++++ Records for this exercise ++++

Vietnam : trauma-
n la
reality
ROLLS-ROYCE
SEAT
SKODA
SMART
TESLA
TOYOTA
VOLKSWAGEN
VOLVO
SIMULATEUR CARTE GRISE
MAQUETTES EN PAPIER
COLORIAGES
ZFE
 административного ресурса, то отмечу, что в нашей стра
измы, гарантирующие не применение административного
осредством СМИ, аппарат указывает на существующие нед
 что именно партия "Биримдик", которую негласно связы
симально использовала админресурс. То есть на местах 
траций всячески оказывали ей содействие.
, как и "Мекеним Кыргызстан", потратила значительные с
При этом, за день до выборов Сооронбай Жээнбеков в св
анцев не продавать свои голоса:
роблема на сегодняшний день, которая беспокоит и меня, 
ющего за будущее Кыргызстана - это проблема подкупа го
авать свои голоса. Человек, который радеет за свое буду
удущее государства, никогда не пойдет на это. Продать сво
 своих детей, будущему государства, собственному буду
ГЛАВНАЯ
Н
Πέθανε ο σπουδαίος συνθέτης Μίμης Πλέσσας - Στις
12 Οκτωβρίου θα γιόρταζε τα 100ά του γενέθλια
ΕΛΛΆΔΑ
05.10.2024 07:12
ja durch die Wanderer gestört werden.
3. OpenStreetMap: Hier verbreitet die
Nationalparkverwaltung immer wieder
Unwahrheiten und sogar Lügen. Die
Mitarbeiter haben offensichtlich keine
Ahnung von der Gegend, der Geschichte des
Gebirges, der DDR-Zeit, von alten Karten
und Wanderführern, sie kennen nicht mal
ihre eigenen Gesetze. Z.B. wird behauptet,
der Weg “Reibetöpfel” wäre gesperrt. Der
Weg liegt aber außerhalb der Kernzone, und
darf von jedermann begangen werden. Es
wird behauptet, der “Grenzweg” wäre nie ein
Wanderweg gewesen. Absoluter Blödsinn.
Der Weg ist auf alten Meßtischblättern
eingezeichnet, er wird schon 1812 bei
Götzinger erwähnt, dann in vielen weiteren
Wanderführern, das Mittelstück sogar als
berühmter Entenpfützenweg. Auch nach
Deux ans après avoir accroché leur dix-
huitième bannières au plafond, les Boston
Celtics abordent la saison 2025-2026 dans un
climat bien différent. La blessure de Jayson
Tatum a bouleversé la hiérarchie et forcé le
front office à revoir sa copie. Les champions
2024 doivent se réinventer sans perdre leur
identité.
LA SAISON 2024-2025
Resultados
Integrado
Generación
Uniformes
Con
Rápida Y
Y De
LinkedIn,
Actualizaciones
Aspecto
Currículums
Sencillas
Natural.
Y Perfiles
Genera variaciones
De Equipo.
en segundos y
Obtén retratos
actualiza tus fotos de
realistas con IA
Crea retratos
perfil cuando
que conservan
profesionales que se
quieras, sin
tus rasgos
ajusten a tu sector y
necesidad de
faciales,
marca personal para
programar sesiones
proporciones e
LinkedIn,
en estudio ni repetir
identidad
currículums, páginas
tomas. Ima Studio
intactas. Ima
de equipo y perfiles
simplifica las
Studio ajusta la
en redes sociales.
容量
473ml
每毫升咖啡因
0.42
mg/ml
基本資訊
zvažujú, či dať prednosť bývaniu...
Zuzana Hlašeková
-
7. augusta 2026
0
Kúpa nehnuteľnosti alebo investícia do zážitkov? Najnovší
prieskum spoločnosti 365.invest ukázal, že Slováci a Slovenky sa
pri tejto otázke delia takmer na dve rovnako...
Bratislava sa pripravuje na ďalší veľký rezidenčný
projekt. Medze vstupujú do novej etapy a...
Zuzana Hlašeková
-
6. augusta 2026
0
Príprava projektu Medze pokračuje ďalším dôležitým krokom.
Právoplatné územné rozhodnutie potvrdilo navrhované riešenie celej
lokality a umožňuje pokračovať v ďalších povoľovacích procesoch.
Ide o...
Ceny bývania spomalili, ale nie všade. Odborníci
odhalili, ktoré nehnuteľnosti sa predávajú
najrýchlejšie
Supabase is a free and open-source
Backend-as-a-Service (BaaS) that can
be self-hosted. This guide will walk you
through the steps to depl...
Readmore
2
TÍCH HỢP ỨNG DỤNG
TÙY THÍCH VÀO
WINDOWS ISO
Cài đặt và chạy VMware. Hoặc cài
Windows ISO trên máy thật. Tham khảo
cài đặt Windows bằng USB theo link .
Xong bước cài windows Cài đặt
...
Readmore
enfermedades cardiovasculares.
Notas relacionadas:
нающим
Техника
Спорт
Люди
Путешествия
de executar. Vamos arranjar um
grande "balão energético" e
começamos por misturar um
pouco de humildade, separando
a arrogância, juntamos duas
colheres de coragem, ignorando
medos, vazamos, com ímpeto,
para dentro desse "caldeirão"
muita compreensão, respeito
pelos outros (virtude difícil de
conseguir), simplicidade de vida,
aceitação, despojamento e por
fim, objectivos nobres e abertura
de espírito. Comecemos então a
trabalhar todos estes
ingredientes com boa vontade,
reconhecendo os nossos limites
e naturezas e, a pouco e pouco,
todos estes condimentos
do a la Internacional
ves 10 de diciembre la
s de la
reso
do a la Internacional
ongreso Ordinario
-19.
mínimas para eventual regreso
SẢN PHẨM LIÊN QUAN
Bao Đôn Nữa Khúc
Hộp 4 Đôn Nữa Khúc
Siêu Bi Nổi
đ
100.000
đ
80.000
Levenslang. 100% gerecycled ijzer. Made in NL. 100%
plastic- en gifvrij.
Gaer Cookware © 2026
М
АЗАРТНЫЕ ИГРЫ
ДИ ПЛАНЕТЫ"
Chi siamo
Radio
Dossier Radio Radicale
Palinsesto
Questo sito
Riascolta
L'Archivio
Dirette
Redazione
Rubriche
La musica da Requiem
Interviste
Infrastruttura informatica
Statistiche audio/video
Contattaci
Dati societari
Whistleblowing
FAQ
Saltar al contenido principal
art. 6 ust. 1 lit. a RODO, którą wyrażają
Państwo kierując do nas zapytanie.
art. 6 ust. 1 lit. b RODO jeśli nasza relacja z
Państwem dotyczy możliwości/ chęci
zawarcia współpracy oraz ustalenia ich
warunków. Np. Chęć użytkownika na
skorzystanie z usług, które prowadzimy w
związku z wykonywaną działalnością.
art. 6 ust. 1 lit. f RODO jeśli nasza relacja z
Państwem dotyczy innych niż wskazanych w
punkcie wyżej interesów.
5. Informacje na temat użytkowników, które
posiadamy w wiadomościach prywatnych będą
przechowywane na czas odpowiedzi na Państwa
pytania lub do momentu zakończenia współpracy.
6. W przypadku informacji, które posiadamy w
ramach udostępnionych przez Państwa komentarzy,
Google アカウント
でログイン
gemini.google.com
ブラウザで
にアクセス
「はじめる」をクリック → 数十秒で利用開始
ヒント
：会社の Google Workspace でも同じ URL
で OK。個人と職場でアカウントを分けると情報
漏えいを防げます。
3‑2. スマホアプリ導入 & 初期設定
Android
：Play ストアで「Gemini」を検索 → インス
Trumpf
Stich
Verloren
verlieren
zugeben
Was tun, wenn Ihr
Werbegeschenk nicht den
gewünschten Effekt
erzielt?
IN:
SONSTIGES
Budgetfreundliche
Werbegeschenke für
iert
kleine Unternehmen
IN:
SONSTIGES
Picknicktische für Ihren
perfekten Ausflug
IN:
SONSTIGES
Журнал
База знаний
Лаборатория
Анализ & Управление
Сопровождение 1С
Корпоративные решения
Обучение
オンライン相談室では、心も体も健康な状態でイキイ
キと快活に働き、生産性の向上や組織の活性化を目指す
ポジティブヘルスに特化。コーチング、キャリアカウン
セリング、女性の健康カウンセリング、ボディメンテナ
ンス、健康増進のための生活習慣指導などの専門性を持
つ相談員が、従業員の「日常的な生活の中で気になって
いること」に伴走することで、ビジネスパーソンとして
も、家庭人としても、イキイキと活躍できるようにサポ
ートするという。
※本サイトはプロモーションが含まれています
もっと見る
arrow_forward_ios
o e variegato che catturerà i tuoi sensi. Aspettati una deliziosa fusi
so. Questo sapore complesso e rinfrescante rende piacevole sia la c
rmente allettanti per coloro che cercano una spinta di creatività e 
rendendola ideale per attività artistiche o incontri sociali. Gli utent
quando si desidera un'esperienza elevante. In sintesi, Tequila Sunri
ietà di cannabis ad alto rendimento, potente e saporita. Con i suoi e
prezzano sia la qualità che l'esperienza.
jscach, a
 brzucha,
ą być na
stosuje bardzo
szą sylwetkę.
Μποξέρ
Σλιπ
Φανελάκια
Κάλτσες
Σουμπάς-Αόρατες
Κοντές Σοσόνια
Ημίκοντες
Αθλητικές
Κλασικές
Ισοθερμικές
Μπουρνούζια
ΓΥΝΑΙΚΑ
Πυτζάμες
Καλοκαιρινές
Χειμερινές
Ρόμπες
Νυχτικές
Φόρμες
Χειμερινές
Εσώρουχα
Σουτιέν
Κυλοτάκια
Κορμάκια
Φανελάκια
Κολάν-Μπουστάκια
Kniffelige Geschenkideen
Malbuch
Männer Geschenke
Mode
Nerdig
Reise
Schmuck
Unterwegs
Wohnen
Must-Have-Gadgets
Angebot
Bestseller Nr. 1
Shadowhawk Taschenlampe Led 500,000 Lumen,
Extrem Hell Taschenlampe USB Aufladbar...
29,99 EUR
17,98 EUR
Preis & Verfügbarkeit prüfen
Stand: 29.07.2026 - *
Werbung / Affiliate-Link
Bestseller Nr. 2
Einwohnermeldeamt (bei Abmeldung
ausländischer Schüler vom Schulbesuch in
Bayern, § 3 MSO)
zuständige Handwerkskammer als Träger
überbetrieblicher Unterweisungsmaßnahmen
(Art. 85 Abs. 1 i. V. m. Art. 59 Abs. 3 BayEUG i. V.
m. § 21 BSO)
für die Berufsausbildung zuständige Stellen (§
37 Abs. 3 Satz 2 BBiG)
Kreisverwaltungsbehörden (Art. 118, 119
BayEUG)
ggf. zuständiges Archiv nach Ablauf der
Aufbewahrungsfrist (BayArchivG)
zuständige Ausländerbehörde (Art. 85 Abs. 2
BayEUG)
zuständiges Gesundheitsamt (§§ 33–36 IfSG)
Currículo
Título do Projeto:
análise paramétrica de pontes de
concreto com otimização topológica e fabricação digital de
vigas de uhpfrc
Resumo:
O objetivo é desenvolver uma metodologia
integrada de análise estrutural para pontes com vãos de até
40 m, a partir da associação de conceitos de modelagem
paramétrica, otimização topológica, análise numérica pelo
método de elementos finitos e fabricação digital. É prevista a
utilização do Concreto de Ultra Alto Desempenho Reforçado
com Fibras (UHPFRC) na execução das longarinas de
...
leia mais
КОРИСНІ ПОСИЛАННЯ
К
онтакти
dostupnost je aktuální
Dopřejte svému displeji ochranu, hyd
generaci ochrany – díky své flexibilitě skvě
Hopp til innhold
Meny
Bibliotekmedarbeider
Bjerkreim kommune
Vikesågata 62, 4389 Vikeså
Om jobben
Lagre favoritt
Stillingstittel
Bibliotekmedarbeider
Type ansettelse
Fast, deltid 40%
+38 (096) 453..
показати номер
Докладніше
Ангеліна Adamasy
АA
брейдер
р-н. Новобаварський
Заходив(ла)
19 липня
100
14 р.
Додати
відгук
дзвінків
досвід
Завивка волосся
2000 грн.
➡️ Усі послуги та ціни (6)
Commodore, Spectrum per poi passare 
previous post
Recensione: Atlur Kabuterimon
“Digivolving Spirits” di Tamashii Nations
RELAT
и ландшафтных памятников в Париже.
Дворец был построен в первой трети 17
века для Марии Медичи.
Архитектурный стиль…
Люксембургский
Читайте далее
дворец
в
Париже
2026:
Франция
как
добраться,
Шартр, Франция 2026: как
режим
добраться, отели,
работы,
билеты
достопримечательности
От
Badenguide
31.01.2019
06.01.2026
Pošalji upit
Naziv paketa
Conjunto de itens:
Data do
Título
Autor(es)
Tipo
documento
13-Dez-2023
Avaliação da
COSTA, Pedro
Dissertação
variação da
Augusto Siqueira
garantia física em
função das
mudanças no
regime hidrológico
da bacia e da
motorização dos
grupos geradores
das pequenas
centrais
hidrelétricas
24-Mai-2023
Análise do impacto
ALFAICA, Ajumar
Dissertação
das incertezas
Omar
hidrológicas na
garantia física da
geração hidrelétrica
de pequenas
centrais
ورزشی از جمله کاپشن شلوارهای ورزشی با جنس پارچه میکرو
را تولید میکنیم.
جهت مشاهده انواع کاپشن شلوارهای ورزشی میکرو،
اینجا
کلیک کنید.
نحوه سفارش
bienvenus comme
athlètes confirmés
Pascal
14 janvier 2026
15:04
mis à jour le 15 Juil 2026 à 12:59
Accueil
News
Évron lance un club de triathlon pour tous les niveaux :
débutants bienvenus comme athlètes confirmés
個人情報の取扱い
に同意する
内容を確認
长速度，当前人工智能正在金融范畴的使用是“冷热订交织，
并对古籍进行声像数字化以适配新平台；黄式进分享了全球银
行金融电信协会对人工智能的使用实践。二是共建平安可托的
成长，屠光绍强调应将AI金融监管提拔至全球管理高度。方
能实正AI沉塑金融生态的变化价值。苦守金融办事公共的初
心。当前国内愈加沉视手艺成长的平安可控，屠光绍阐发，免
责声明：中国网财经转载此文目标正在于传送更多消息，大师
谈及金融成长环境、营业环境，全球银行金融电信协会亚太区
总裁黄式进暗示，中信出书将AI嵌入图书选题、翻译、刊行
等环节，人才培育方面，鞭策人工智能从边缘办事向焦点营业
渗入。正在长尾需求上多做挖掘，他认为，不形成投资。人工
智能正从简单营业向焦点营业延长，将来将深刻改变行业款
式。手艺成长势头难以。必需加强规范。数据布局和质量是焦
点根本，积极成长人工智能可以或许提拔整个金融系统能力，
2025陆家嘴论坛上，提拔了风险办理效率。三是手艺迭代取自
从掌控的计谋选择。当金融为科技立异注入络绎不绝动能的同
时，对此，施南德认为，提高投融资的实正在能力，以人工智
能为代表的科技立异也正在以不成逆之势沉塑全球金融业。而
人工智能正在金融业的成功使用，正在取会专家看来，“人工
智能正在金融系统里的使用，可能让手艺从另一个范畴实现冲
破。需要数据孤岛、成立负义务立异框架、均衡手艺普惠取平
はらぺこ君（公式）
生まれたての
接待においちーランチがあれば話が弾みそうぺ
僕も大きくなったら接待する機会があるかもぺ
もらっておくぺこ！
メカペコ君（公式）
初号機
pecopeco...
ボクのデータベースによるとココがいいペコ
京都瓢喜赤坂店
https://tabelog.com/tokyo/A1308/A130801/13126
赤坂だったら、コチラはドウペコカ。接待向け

++++

Problem description: Find the line with "осредством СМИ, аппарат" in the entries above. Retype it and each line after it, exactly, through the line with "При этом, за", and stop there.

Written response:
осредством СМИ, аппарат указывает на существующие нед
 что именно партия "Биримдик", которую негласно связы
симально использовала админресурс. То есть на местах 
траций всячески оказывали ей содействие.
, как и "Мекеним Кыргызстан", потратила значительные с
При этом, за день до выборов Сооронбай Жээнбеков в св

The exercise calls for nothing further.